*Task to carry out*
An exact restatement of every record is required.

*Information*
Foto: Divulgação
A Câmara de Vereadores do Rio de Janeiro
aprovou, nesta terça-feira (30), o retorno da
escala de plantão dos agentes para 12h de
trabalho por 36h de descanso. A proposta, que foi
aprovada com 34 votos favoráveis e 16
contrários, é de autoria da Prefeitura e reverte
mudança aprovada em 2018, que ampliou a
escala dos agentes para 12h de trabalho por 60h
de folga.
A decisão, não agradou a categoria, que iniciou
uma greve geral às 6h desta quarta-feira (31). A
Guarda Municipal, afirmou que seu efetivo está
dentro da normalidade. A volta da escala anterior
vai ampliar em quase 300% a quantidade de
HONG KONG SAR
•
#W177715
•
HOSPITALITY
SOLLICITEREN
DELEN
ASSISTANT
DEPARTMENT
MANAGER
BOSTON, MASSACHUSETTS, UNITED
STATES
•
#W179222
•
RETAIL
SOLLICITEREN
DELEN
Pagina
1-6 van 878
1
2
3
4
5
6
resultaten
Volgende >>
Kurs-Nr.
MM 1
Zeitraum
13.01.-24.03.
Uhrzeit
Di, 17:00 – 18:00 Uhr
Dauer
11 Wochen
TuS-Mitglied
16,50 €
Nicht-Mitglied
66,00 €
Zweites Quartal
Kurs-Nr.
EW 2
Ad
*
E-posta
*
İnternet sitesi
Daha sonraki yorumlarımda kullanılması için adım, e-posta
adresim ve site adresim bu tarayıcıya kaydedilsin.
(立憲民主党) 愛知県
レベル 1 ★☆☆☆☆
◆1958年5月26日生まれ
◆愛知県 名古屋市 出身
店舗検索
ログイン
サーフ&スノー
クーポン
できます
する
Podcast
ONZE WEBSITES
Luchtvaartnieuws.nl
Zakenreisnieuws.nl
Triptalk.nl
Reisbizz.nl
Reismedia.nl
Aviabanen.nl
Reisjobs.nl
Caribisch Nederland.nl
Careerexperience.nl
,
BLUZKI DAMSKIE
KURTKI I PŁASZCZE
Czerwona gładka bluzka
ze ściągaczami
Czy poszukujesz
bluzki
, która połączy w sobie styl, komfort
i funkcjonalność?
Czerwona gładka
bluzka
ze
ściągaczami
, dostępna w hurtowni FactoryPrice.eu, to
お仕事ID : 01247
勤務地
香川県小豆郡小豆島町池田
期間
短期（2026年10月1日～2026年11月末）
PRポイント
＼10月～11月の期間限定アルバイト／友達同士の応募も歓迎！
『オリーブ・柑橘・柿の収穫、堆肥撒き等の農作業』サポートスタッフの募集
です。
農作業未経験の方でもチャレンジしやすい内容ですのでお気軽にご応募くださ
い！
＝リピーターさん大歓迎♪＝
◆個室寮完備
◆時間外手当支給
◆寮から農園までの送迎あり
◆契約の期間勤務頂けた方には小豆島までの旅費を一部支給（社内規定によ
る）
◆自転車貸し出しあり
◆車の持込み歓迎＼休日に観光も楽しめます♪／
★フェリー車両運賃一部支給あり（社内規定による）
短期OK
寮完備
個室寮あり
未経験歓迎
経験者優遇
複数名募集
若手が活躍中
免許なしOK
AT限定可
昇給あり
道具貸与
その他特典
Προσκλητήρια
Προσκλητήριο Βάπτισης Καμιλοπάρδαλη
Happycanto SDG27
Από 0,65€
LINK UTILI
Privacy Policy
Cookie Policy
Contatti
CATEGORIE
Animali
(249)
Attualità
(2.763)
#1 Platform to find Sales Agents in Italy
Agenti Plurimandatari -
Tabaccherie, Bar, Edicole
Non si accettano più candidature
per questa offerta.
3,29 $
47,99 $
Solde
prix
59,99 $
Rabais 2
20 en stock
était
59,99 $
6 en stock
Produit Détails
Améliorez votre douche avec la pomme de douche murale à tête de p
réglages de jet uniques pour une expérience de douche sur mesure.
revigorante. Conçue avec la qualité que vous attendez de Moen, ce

*Result for this exercise*
Foto: Divulgação
A Câmara de Vereadores do Rio de Janeiro
aprovou, nesta terça-feira (30), o retorno da
escala de plantão dos agentes para 12h de
trabalho por 36h de descanso. A proposta, que foi
aprovada com 34 votos favoráveis e 16
contrários, é de autoria da Prefeitura e reverte
mudança aprovada em 2018, que ampliou a
escala dos agentes para 12h de trabalho por 60h
de folga.
A decisão, não agradou a categoria, que iniciou
uma greve geral às 6h desta quarta-feira (31). A
Guarda Municipal, afirmou que seu efetivo está
dentro da normalidade. A volta da escala anterior
vai ampliar em quase 300% a quantidade de
HONG KONG SAR
•
#W177715
•
HOSPITALITY
SOLLICITEREN
DELEN
ASSISTANT
DEPARTMENT
MANAGER
BOSTON, MASSACHUSETTS, UNITED
STATES
•
#W179222
•
RETAIL
SOLLICITEREN
DELEN
Pagina
1-6 van 878
1
2
3
4
5
6
resultaten
Volgende >>
Kurs-Nr.
MM 1
Zeitraum
13.01.-24.03.
Uhrzeit
Di, 17:00 – 18:00 Uhr
Dauer
11 Wochen
TuS-Mitglied
16,50 €
Nicht-Mitglied
66,00 €
Zweites Quartal
Kurs-Nr.
EW 2
Ad
*
E-posta
*
İnternet sitesi
Daha sonraki yorumlarımda kullanılması için adım, e-posta
adresim ve site adresim bu tarayıcıya kaydedilsin.
(立憲民主党) 愛知県
レベル 1 ★☆☆☆☆
◆1958年5月26日生まれ
◆愛知県 名古屋市 出身
店舗検索
ログイン
サーフ&スノー
クーポン
できます
する
Podcast
ONZE WEBSITES
Luchtvaartnieuws.nl
Zakenreisnieuws.nl
Triptalk.nl
Reisbizz.nl
Reismedia.nl
Aviabanen.nl
Reisjobs.nl
Caribisch Nederland.nl
Careerexperience.nl
,
BLUZKI DAMSKIE
KURTKI I PŁASZCZE
Czerwona gładka bluzka
ze ściągaczami
Czy poszukujesz
bluzki
, która połączy w sobie styl, komfort
i funkcjonalność?
Czerwona gładka
bluzka
ze
ściągaczami
, dostępna w hurtowni FactoryPrice.eu, to
お仕事ID : 01247
勤務地
香川県小豆郡小豆島町池田
期間
短期（2026年10月1日～2026年11月末）
PRポイント
＼10月～11月の期間限定アルバイト／友達同士の応募も歓迎！
『オリーブ・柑橘・柿の収穫、堆肥撒き等の農作業』サポートスタッフの募集
です。
農作業未経験の方でもチャレンジしやすい内容ですのでお気軽にご応募くださ
い！
＝リピーターさん大歓迎♪＝
◆個室寮完備
◆時間外手当支給
◆寮から農園までの送迎あり
◆契約の期間勤務頂けた方には小豆島までの旅費を一部支給（社内規定によ
る）
◆自転車貸し出しあり
◆車の持込み歓迎＼休日に観光も楽しめます♪／
★フェリー車両運賃一部支給あり（社内規定による）
短期OK
寮完備
個室寮あり
未経験歓迎
経験者優遇
複数名募集
若手が活躍中
免許なしOK
AT限定可
昇給あり
道具貸与
その他特典
Προσκλητήρια
Προσκλητήριο Βάπτισης Καμιλοπάρδαλη
Happycanto SDG27
Από 0,65€
LINK UTILI
Privacy Policy
Cookie Policy
Contatti
CATEGORIE
Animali
(249)
Attualità
(2.763)
#1 Platform to find Sales Agents in Italy
Agenti Plurimandatari -
Tabaccherie, Bar, Edicole
Non si accettano più candidature
per questa offerta.
3,29 $
47,99 $
Solde
prix
59,99 $
Rabais 2
20 en stock
était
59,99 $
6 en stock
Produit Détails
Améliorez votre douche avec la pomme de douche murale à tête de p
réglages de jet uniques pour une expérience de douche sur mesure.
revigorante. Conçue avec la qualité que vous attendez de Moen, ce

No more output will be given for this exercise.